(Your objective):
Your task is to repeat the entries exactly. Leave the pictures out.
(Data records begins)
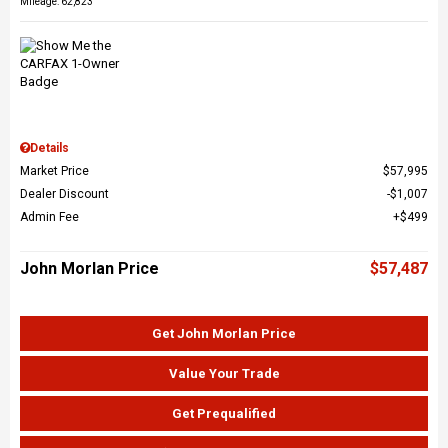
Mileage: 62,823
Details
Market Price
$57,995
Dealer Discount
$1,007
Admin Fee
$499
John Morlan Price
$57,487
Get John Morlan Price
Value Your Trade
Get Prequalified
(Data records ends)
(Task answer):
Mileage: 62,823
Details
Market Price
$57,995
Dealer Discount
$1,007
Admin Fee
$499
John Morlan Price
$57,487
Get John Morlan Price
Value Your Trade
Get Prequalified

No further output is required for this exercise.